In 1986, the Lambeth Council named a building in her honor after the Brixton riot of 1985 that was sparked by the shooting of Cherry Groce by police. While some saw the naming as an attempt by the Council to placate the black community, others believed it represented the Council’s commitment to reconciliation. A play area and garden in Myatt’s Fields were also named in honor of Morris. A depiction of the activist is shown on the Brixton 1-pound note, a local currency. In 2017, the Remembering Olive Collective was established, and in 2019, the collective, renamed for African-American scholar Tanisha C. Ford who was an early member, worked to ensure Morris would be remembered even when the building housing the group was demolished. In 2011, the Olive Morris Memorial Award was created to provide bursaries for young black women, and in 2017, a large mural entitled “Say It Loud” was painted in Blenheim Gardens in Brixton, in part to honor Morris. In 2018, to celebrate the 100th anniversary of most women in the UK gaining the right to vote, Olive Morris was listed by The Voice newspaper as one of the eight black women who contributed to the development of Britain. The Evening Standard listed her as one of the 14 “inspirational black British women throughout history” as well.

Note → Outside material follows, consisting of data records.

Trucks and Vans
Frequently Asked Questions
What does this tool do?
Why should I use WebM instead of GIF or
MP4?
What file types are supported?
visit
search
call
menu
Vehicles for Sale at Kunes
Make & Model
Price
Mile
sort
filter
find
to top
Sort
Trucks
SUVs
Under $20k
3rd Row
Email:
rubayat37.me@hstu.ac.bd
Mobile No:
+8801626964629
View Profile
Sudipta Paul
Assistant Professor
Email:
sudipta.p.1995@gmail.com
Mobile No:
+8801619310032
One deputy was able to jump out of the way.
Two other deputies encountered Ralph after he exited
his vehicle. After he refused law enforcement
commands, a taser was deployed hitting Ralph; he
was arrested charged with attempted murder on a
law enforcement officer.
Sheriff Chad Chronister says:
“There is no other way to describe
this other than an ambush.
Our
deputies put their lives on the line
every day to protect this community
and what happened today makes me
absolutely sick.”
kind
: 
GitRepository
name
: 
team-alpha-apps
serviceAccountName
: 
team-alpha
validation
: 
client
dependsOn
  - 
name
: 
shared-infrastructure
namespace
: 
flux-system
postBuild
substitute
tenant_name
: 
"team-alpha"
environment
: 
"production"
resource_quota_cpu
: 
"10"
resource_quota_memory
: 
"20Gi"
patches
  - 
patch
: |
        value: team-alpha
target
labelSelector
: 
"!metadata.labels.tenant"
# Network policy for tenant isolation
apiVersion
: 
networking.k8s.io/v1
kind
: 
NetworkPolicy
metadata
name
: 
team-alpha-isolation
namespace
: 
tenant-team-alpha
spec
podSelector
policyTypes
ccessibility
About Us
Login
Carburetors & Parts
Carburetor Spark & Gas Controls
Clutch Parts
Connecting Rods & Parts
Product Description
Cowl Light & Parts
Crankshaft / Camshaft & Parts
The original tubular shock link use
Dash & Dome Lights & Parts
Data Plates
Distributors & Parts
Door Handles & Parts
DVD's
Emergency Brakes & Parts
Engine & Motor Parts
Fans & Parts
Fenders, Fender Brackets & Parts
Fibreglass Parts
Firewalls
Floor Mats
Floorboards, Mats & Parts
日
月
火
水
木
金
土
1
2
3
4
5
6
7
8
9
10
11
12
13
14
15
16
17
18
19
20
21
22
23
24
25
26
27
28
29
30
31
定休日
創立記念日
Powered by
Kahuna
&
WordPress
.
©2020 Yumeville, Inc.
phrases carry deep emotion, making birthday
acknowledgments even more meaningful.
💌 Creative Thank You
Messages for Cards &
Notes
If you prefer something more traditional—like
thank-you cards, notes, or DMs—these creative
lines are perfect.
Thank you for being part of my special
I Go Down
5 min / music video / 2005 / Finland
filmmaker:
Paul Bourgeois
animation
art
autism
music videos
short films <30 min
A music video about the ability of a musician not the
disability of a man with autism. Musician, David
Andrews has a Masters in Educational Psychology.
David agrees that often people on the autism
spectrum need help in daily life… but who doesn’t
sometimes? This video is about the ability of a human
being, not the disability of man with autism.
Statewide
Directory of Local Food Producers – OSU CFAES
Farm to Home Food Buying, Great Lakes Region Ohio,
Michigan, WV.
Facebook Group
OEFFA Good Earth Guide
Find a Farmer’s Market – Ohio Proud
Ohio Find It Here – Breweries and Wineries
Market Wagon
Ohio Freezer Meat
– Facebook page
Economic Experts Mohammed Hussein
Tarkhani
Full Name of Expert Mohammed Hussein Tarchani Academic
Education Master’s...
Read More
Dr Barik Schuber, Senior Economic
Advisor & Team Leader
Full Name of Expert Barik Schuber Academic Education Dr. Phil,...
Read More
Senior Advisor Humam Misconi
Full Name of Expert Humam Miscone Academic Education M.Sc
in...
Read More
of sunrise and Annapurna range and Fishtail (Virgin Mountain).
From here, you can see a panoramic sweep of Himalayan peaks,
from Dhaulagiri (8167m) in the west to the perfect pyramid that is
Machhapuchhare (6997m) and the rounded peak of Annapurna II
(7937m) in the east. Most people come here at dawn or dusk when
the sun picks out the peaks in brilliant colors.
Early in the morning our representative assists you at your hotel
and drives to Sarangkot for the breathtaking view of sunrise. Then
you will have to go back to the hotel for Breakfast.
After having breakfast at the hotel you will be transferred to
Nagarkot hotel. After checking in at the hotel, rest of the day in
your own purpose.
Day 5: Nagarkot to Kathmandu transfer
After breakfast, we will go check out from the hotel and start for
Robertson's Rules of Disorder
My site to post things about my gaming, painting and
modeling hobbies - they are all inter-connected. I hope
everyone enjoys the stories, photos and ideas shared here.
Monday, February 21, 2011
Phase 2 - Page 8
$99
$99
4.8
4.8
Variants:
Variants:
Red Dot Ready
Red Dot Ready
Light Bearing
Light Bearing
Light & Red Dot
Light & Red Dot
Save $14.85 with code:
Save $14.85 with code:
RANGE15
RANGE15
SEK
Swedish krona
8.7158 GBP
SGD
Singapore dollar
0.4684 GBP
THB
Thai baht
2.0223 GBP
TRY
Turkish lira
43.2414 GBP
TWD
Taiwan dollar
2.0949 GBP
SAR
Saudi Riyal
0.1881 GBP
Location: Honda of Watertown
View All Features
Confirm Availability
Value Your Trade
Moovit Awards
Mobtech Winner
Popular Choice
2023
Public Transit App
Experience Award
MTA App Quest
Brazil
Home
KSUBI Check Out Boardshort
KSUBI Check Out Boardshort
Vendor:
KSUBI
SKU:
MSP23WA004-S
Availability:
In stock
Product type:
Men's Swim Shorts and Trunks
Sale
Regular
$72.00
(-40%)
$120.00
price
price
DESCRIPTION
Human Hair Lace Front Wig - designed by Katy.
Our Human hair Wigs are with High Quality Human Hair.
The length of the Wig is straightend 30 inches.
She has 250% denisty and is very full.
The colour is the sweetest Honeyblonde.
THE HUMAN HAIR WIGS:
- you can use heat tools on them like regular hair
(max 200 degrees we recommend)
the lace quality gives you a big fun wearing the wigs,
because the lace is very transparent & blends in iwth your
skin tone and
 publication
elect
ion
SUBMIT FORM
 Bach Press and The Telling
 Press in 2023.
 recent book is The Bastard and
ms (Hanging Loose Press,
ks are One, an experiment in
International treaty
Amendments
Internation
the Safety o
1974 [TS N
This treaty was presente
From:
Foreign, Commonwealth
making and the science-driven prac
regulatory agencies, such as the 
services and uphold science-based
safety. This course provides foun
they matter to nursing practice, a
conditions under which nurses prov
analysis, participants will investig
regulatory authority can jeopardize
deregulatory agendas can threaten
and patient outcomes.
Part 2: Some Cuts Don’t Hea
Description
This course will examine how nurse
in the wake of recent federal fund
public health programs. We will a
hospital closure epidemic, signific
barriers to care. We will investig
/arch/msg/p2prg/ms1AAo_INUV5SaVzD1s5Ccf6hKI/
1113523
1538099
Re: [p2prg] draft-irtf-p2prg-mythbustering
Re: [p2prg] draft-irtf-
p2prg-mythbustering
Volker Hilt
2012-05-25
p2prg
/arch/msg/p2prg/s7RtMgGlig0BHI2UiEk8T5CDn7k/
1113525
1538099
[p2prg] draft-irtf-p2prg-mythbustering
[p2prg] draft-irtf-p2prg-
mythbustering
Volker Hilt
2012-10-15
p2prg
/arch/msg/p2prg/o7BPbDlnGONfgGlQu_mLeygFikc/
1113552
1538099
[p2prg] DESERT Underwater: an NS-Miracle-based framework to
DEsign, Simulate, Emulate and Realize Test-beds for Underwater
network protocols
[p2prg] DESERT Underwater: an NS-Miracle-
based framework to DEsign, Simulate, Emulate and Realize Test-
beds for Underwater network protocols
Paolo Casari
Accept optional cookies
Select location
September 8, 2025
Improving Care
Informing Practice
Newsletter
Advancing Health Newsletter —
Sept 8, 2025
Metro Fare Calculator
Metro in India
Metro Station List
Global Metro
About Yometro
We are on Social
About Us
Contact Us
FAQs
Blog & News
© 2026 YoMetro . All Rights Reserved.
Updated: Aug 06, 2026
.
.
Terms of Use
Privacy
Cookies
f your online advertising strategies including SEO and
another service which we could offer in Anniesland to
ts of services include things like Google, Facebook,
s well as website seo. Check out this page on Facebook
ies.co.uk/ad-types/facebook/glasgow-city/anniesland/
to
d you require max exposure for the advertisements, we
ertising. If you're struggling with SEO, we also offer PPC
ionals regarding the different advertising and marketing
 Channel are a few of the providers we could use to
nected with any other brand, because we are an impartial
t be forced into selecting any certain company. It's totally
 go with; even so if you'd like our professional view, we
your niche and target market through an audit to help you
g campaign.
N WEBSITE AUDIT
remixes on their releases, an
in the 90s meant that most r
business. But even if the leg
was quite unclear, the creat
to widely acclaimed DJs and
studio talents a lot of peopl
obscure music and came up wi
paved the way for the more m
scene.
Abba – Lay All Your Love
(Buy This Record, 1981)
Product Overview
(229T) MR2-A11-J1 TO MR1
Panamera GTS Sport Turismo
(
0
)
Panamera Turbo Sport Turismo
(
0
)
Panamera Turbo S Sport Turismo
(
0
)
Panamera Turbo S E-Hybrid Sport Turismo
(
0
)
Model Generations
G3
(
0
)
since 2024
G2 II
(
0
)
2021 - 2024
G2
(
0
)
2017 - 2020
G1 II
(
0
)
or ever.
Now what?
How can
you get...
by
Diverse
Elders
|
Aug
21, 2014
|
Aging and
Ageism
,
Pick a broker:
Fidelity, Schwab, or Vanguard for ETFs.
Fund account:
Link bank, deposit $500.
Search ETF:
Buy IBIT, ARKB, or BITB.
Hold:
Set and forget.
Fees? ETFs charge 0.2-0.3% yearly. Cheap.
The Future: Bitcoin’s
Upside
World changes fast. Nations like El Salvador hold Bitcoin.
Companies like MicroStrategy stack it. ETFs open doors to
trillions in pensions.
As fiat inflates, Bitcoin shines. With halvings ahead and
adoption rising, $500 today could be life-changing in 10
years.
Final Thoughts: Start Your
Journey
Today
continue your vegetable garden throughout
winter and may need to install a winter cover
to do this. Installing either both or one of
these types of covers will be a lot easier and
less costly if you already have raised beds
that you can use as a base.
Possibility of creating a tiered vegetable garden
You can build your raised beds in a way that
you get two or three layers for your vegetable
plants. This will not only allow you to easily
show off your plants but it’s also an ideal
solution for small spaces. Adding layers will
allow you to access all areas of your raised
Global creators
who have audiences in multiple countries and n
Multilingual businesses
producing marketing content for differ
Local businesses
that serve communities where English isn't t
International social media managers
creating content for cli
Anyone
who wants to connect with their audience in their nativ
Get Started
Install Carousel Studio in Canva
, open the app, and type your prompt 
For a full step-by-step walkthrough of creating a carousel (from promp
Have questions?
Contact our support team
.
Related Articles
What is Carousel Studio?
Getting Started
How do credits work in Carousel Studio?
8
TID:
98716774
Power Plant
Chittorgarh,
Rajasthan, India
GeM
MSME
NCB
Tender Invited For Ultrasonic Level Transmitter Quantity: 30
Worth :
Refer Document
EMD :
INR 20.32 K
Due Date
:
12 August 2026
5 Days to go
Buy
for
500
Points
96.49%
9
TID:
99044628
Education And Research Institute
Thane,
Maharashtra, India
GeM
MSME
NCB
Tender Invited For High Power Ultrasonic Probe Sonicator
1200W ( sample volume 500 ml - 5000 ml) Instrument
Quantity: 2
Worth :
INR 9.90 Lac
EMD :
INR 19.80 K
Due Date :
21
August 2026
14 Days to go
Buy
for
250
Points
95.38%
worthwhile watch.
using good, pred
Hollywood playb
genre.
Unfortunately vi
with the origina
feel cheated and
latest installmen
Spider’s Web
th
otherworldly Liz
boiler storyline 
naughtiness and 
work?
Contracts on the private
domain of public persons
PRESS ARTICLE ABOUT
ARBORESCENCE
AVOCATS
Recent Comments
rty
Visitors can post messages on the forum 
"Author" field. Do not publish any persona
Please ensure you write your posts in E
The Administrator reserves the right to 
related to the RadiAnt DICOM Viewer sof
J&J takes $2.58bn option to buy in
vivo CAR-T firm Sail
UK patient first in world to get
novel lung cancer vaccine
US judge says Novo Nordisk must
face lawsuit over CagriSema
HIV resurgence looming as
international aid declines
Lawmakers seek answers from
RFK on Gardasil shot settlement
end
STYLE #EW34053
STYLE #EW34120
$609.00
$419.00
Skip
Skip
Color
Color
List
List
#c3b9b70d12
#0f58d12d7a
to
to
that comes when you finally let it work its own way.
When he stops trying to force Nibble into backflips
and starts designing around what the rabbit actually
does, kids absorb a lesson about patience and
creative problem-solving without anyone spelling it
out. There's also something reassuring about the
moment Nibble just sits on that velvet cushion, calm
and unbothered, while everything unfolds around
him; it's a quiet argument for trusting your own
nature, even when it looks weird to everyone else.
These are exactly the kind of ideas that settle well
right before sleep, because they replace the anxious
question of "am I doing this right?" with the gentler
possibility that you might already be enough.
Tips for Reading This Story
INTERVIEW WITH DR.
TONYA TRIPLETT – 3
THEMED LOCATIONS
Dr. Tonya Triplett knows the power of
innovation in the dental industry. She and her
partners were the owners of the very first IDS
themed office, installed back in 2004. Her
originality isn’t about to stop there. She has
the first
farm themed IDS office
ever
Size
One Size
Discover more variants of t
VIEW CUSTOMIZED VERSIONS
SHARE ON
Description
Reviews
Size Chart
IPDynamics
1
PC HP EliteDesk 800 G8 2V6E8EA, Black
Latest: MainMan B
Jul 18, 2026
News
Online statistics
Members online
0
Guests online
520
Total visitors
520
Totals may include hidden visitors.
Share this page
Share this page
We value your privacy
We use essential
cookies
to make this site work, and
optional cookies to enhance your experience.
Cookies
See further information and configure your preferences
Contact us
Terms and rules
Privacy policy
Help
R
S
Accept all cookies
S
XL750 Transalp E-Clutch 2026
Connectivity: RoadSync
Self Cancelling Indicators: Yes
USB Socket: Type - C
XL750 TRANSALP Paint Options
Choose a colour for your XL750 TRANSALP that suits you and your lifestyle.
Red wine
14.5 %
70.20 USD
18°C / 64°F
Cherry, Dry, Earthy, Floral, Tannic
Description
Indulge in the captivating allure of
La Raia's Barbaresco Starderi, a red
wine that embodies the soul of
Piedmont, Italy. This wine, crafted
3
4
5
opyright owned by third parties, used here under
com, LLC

Morris died of Non-Hodgkin’s lymphoma on July 12, 1979, at St. Thomas Hospital in Lambeth at the age of 27.

The Google Doodle honoring Morris was created by artist Linett Kamala, who has a second home in Brixton and who curated an online exhibit of Olive Morris for the Black Cultural Archives. In creating the Doodle, Linett said she wanted to capture the energy of Morris’s activism.  She added that she attempted to make the exhibition accessible by narrating the text and that as a person who also has Jamaican heritage, she is proud of the contributions made by Morris.